Zack: Interesting. There was one quote from somebody who reviewed the book on Amazon I thought was awesome. It said, “Everyone knows that Wall Street is packaging products that are feature rich, so we buy them, but are not full of the features that will make you rich from investing.” I think your book sort of gets right at the heart of that.
Michael: Yeah, I thought that was a great line when I read that.
Zack: Yeah, I had to use that one.
Michael: Yeah, it was excellent. But that is exactly true. What I’m trying to do in the book is show people what they can do to create a truly diversified portfolio. It requires discipline to adhere to it, a systematic process. You can’t be sitting there day to day and jumping on a stock because your brother-in-law mentioned it at dinner the prior night. You really need a disciplined, diversified, systematic approach to investing your money.
Zack: Awesome. Given your approach, one thing I ask all participants, the last question on the program, is where do you go for investment research? How do you stay on top of your game? Whether online or offline, are there certain periodicals or something that you go back to that help make you better at what you do?
Michael: We’ve used the historical databases, because what we do is develop strategies that have stood the test of time and then applied them systematically in real time trading. On equity side, we’ve used a company in the past called Charter Oak. It is more of a professional focused organization that provides the Compustat type data and the software to go with that.
The commodities and the futures side comes from a variety of sources for us. We get fundamental data from the reports that the U.S. government produces and some of the world organizations and we get pricing data.
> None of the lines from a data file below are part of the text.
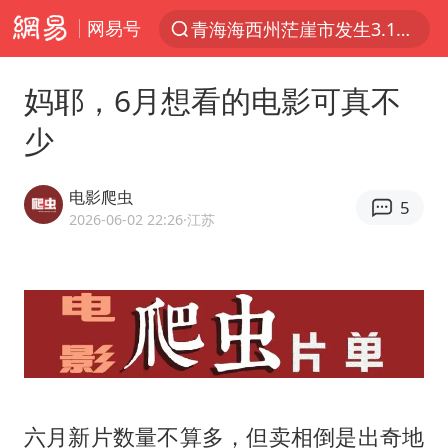
网易号
以“新”破局 首发经济点亮城市消费活力
我国编制完成新版全月地质图
妈耶，6月想看的电影可真不
台风白海豚登陆地点更新
少
看守所辅警收受10万获刑1年
台风白海豚进入48小时警戒线
电影爬虫
5
2026-06-02 22:26
·江苏
吉林一“温度计大楼”读数爆表
24小时不关空调 电费会更低吗
宇树科技王兴兴身家有望超200亿元
村民谈“梅姨”：叫的其实是“媒姨”
中国养老床位“三连降”
五粮液渠道价一箱上涨近百元
六月新片数量不算多，但卖相倒是出奇地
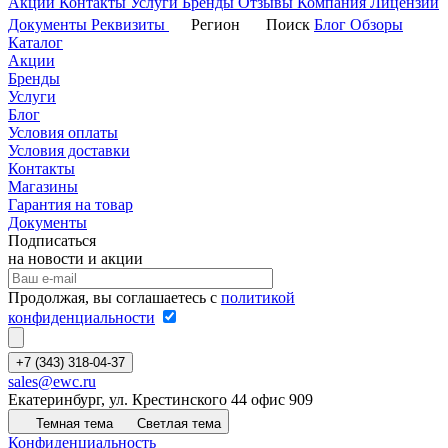
Акции
Контакты
Услуги
Бренды
Отзывы
Компания
Лицензии
Документы
Реквизиты
Регион
Поиск
Блог
Обзоры
Каталог
Акции
Бренды
Услуги
Блог
Условия оплаты
Условия доставки
Контакты
Магазины
Гарантия на товар
Документы
Подписаться
на новости и акции
Продолжая, вы соглашаетесь с
политикой
конфиденциальности
+7 (343) 318-04-37
sales@ewc.ru
Екатеринбург, ул. Крестинского 44 офис 909
Темная тема
Светлая тема
Конфиденциальность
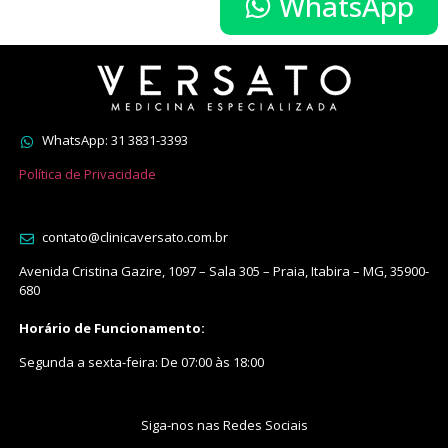
WhatsApp
WhatsApp: 31 3831-3393
Política de Privacidade
contato@clinicaversato.com.br
Avenida Cristina Gazire, 1097 – Sala 305 – Praia, Itabira – MG, 35900-
680
Horário de Funcionamento:
Segunda a sexta-feira: De 07:00 às 18:00
Siga-nos nas Redes Sociais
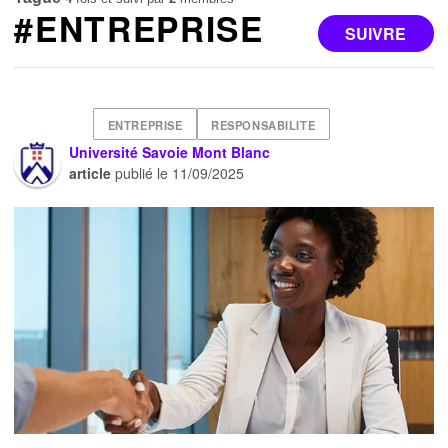
#ENTREPRISE
SUIVRE
ENTREPRISE
RESPONSABILITE
Université Savoie Mont Blanc
article
publié le
11/09/2025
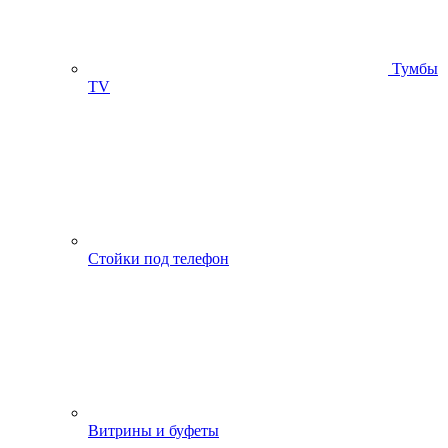
Тумбы
ТV
Стойки под телефон
Витрины и буфеты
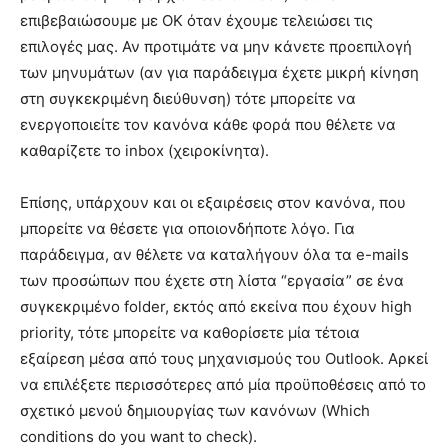
επιβεβαιώσουμε με ΟΚ όταν έχουμε τελειώσει τις
επιλογές μας. Αν προτιμάτε να μην κάνετε προεπιλογή
των μηνυμάτων (αν για παράδειγμα έχετε μικρή κίνηση
στη συγκεκριμένη διεύθυνση) τότε μπορείτε να
ενεργοποιείτε τον κανόνα κάθε φορά που θέλετε να
καθαρίζετε το inbox (χειροκίνητα).
Επίσης, υπάρχουν και οι εξαιρέσεις στον κανόνα, που
μπορείτε να θέσετε για οποιονδήποτε λόγο. Για
παράδειγμα, αν θέλετε να καταλήγουν όλα τα e-mails
των προσώπων που έχετε στη λίστα “εργασία” σε ένα
συγκεκριμένο folder, εκτός από εκείνα που έχουν high
priority, τότε μπορείτε να καθορίσετε μία τέτοια
εξαίρεση μέσα από τους μηχανισμούς του Outlook. Αρκεί
να επιλέξετε περισσότερες από μία προϋποθέσεις από το
σχετικό μενού δημιουργίας των κανόνων (Which
conditions do you want to check).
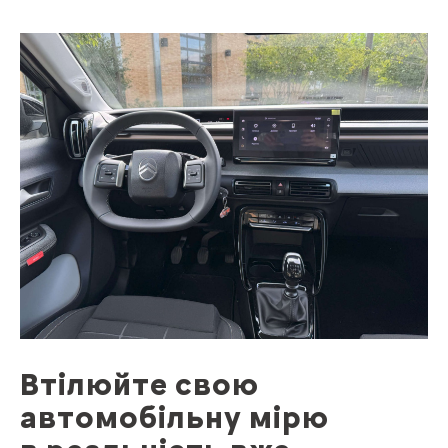
Втілюйте свою
автомобільну мірю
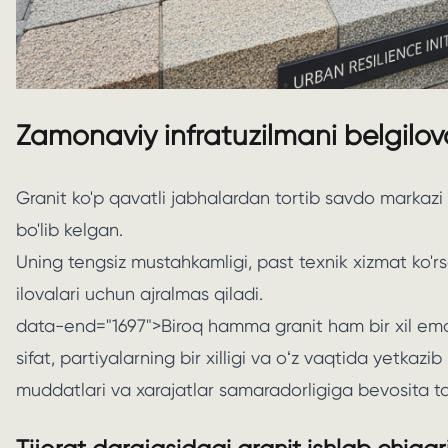
Zamonaviy infratuzilmani belgilov
Granit ko'p qavatli jabhalardan tortib savdo markazi 
bo'lib kelgan.
Uning tengsiz mustahkamligi, past texnik xizmat ko'rsa
ilovalari uchun ajralmas qiladi.
data-end="1697">Biroq hamma granit ham bir xil ema
sifat, partiyalarning bir xilligi va oʻz vaqtida yetk
muddatlari va xarajatlar samaradorligiga bevosita taʼs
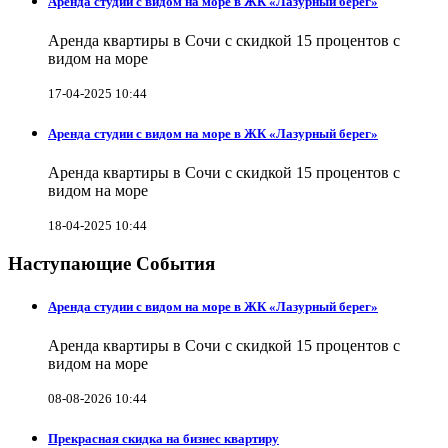
Аренда студии с видом на море в ЖК «Лазурный берег»
Аренда квартиры в Сочи с скидкой 15 процентов с
видом на море
17-04-2025 10:44
Аренда студии с видом на море в ЖК «Лазурный берег»
Аренда квартиры в Сочи с скидкой 15 процентов с
видом на море
18-04-2025 10:44
Наступающие События
Аренда студии с видом на море в ЖК «Лазурный берег»
Аренда квартиры в Сочи с скидкой 15 процентов с
видом на море
08-08-2026 10:44
Прекрасная скидка на бизнес квартиру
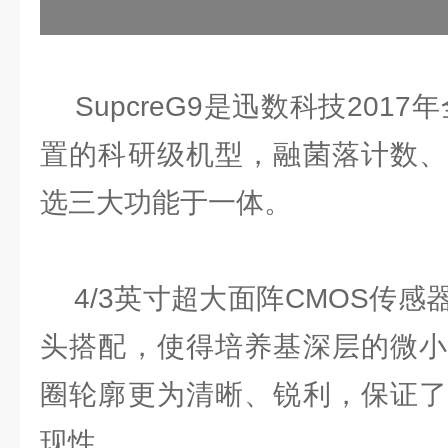
SupcreG9是迅数科技2017
置的科研级机型，融菌落计数、
选三大功能于一体。
4/3英寸超大面阵CMOS传感
头搭配，使得培养基深层的微小
圈轮廓更为清晰、锐利，保证了
现性。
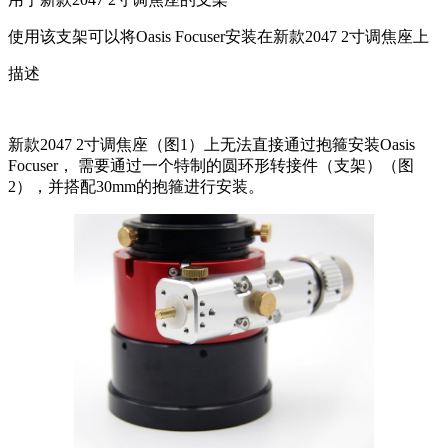
使用该支架可以将Oasis Focuser安装在新款2047 2寸调焦座上
描述
新款2047 2寸调焦座（图1）上无法直接通过抱箍安装Oasis
Focuser， 需要通过一个特制的圆环形转接件（支架）（图
2），并搭配30mm的抱箍进行安装。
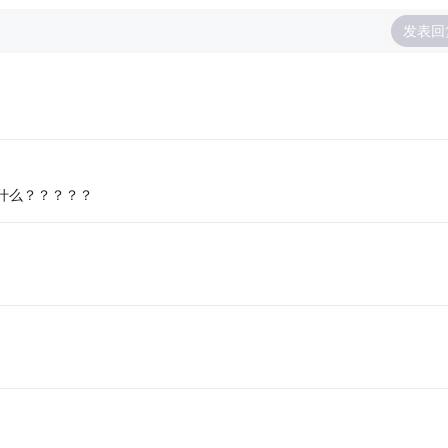
发表回
什么？？？？？
！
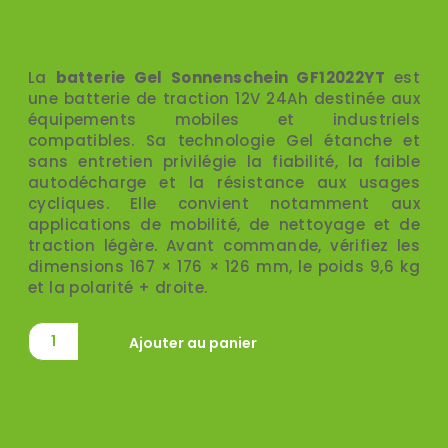
135,00
€
TTC
La
batterie Gel Sonnenschein GF12022YT
est
une batterie de traction 12V 24Ah destinée aux
équipements mobiles et industriels
compatibles. Sa technologie Gel étanche et
sans entretien privilégie la fiabilité, la faible
autodécharge et la résistance aux usages
cycliques. Elle convient notamment aux
applications de mobilité, de nettoyage et de
traction légère. Avant commande, vérifiez les
dimensions 167 × 176 × 126 mm, le poids 9,6 kg
et la polarité + droite.
Ajouter au panier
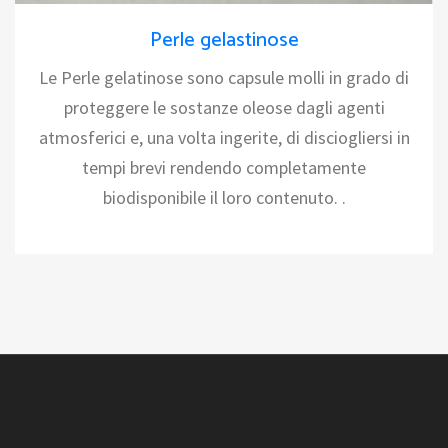
Perle gelastinose
Le Perle gelatinose sono capsule molli in grado di
proteggere le sostanze oleose dagli agenti
atmosferici e, una volta ingerite, di disciogliersi in
tempi brevi rendendo completamente
biodisponibile il loro contenuto. .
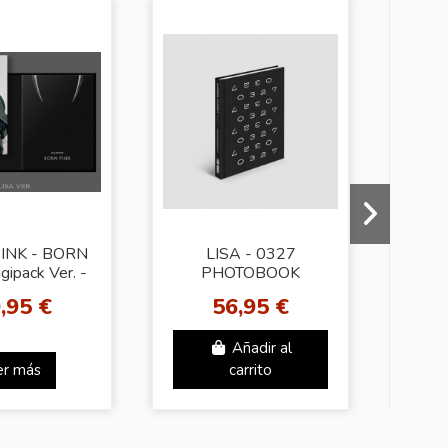
INK - BORN
LISA - 0327
gipack Ver. -
PHOTOBOOK
a Cover]
VOL.03
[Ex
,95 €
56,95 €
Añadir al
er más
carrito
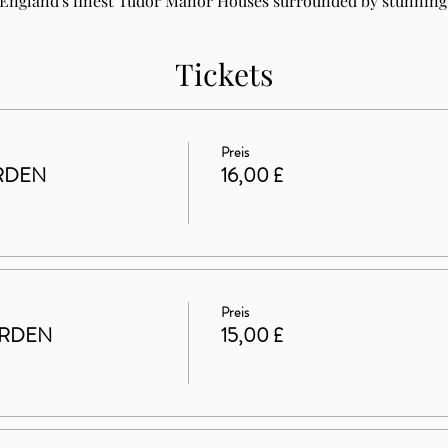
 England's finest Tudor Manor Houses surrounded by stunning 
Tickets
Preis
RDEN
16,00 £
Preis
ARDEN
15,00 £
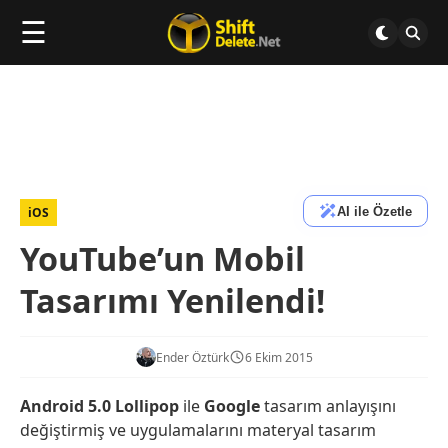
☰
AI ile Özetle
iOS
YouTube’un Mobil
Tasarımı Yenilendi!
Ender Öztürk
6 Ekim 2015
Android 5.0 Lollipop
ile
Google
tasarım anlayışını
değiştirmiş ve uygulamalarını materyal tasarım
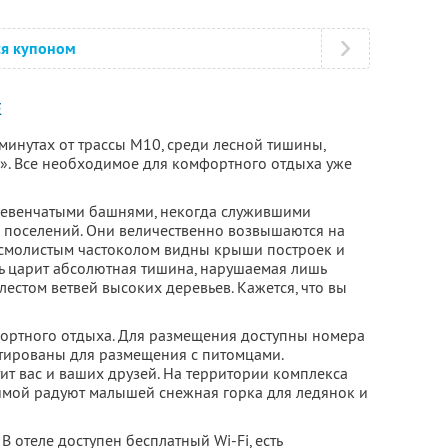
ся купоном
Е
 минутах от трассы М10, среди лесной тишины,
». Все необходимое для комфортного отдыха уже
евенчатыми башнями, некогда служившими
 поселений. Они величественно возвышаются на
а смолистым частоколом видны крыши построек и
ь царит абсолютная тишина, нарушаемая лишь
естом ветвей высоких деревьев. Кажется, что вы
мфортного отдыха. Для размещения доступны номера
тированы для размещения с питомцами.
ит вас и ваших друзей. На территории комплекса
зимой радуют малышей снежная горка для ледянок и
В отеле доступен бесплатный Wi-Fi, есть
Zack: But where do you come up with the strategies? Are you reading academic research, or are you just developing those all in- house?
Michael: Definitely I’ll steal ideas anywhere I can get them. So no question, if we see something in academic literature that makes sense – most of it doesn’t – we’ll try to apply that in a systematic fashion and see if it does work. But just through the 30 years of trading, I’ve cataloged hundreds and hundreds of different ideas, really more observations. We just systematically go through that list and test out the different ideas to find out what really is effective.
Zack: So sort of like an in-house laboratory in that sense?
Michael: It is. Through the ’90s we had, and it was really set up that way, more of a research organization like a scientific organization where you had 15 programmers whose job was simply to test ideas. That really helped put the base in place for what we are doing today.
Zack: Amazing. Mike, thanks for your time. Not only is the book an excellent read, you get a sense that it was those ten years in incubation. There is a lifetime of investment wisdom in there and it was a great read. I appreciate your time on the call today.
Michael: Thank you, Zack. Appreciate it.